The incentive is called a “Tropical Disease Priority Review Voucher” — essentially a golden ticket that speeds the regulatory process for drugs aimed at solving diseases that impact some of the poorest parts of the world.

It allows the holder to essentially jump to the front of the line of the FDA drug approval process. And that kind of jump can be worth a lot of money to a big drug manufacturer seeking rapid review of its latest blockbuster product.

“Those vouchers are tradeable, and they’ve been sold for up to $350 million dollars. So that’s really a commercial incentive to try to encourage this kind of product development,” Shotwell said.

DM11-57 has already been tested in animals and is now in human trials with healthy volunteers.

“The question is, does it get absorbed into the body? Does it cause some side effects?” Shotwell said. “That’ll take about another year and a half.”

Malaria is spread by mosquitos. They bite someone, and in the process pass on the parasite that carries the disease. 
More than 300 million people suffer from it each year. One million die — mostly children and mostly in Sub-Saharan Africa.

After that, the drug would be tested in about 150 patients in West Africa.
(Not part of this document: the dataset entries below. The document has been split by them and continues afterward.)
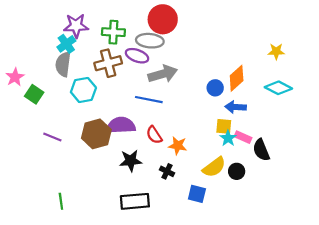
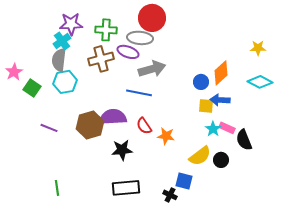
cyan hexagon: (83, 90) -> (65, 82), moved
yellow square: (224, 126) -> (206, 106), moved
black cross: (167, 171) -> (170, 195), moved

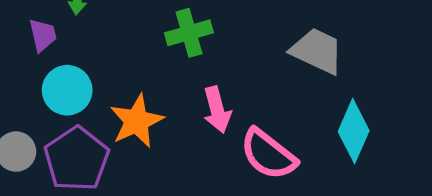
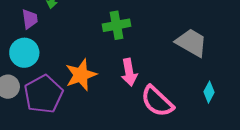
cyan circle: (67, 90) -> (24, 53), moved
cyan diamond: (354, 131) -> (209, 92), size x0.6

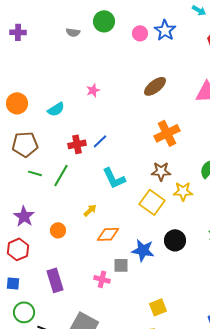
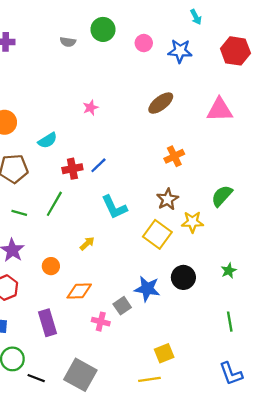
cyan arrow: (199, 10) -> (196, 17), moved, turned 32
blue star: (165, 30) -> (180, 51), moved, turned -30
cyan semicircle: (56, 109) -> (48, 140), moved
orange cross: (167, 133) -> (174, 156), size x0.7
brown star: (161, 171) -> (168, 199), turned -30
green line: (35, 173) -> (19, 213), moved
orange diamond: (108, 234) -> (79, 291), moved
gray square: (121, 265) -> (122, 306), turned -35

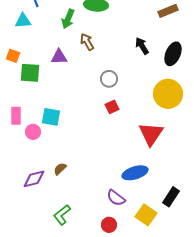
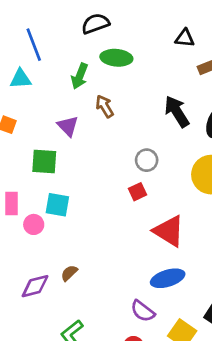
black arrow: (142, 46) -> (177, 112), size x1.4
purple triangle: (59, 57) -> (68, 126), turned 48
green square: (30, 73) -> (44, 161), moved
gray circle: (109, 79) -> (147, 160), moved
red triangle: (151, 134) -> (169, 231), moved, turned -32

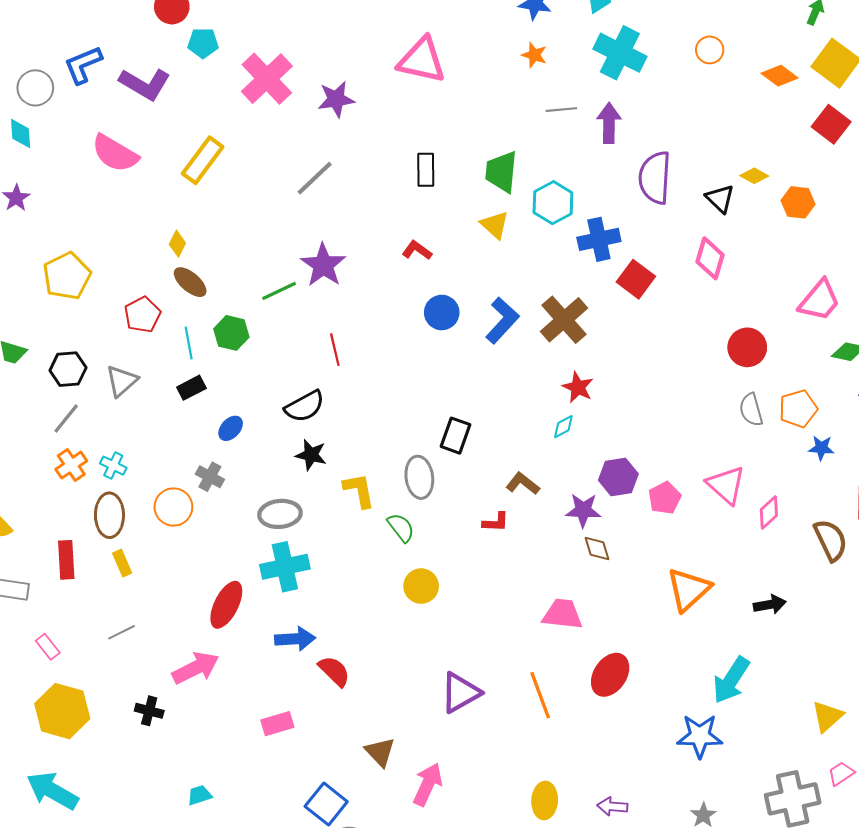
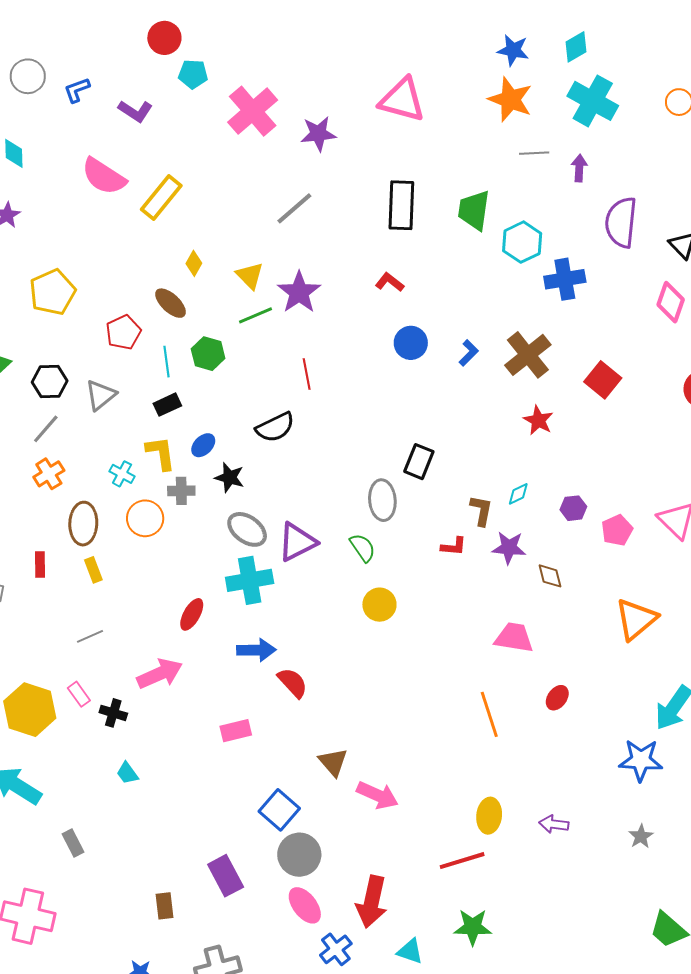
orange star: (534, 55) -> (510, 100), size x1.8
blue L-shape: (83, 65) -> (77, 90), size x0.7
purple L-shape: (145, 84) -> (135, 111), size x0.7
gray circle: (35, 88) -> (28, 76), moved
purple arrow: (609, 123) -> (579, 168), size x0.7
yellow rectangle: (203, 160) -> (161, 197), moved
black rectangle: (426, 170) -> (401, 205), size x1.5
yellow triangle: (495, 225) -> (250, 276), moved
yellow diamond: (177, 244) -> (194, 263), moved
red square: (636, 279) -> (603, 380), moved
blue L-shape: (502, 320) -> (469, 353), size x0.6
cyan diamond: (563, 427) -> (518, 494), moved
black star: (311, 455) -> (230, 477), moved
cyan cross: (113, 466) -> (122, 474), moved
gray cross: (210, 477) -> (181, 491), turned -32
purple hexagon: (618, 477) -> (573, 508), size x0.7
brown L-shape: (523, 484) -> (481, 510), turned 60
yellow L-shape: (359, 490) -> (161, 453), moved
purple star: (583, 510) -> (509, 548), moved
gray ellipse: (280, 514) -> (247, 529), turned 39
red rectangle: (66, 560) -> (40, 565), size x0.7
red ellipse: (226, 605) -> (192, 614), size x0.7
pink rectangle: (48, 647) -> (79, 694), moved
red ellipse: (610, 675) -> (557, 698), size x0.6
purple triangle: (460, 693) -> (297, 542), moved
pink arrow: (428, 784) -> (377, 795), turned 87
cyan trapezoid: (199, 795) -> (127, 773), moved, turned -110

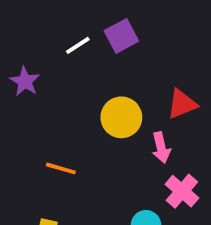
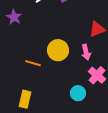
yellow circle: (121, 117) -> (58, 50), moved

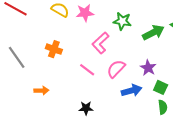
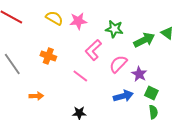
pink semicircle: (116, 69) -> (118, 64), moved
Duke Clinical Research Institute in North Carolina is conducting the human trials to ensure no bias is introduced by the drug developers. The National Institutes of Health is interested enough that it’s paying for those tests.

The entire effort is being driven by Oregonians. The molecule was discovered at PSU and Cascade Chemistry out of Eugene made the active pharmaceutical ingredient. A Bend company, Serán Bioscience, also made the capsules for the pills.

Still, it’s very early in the process. So far, investors have spent about $10 million. That includes private investment and government grants, including from the state of Oregon. Millions more — and several more years of research — are ahead before the drug reaches market. 

Roland Cooper, a researcher with Dominican University Of California, has tested scores of new antimalarial drugs in his Uganda lab.

“DM11-57 is really quite remarkable,” said Cooper, who has no financial interest in the drug. “It’s got very high potency and it really never changes, which is a great characteristic of an anti-malarial drug.”

“This one may have a pretty good chance. But to me, 20 percent is a pretty good chance.”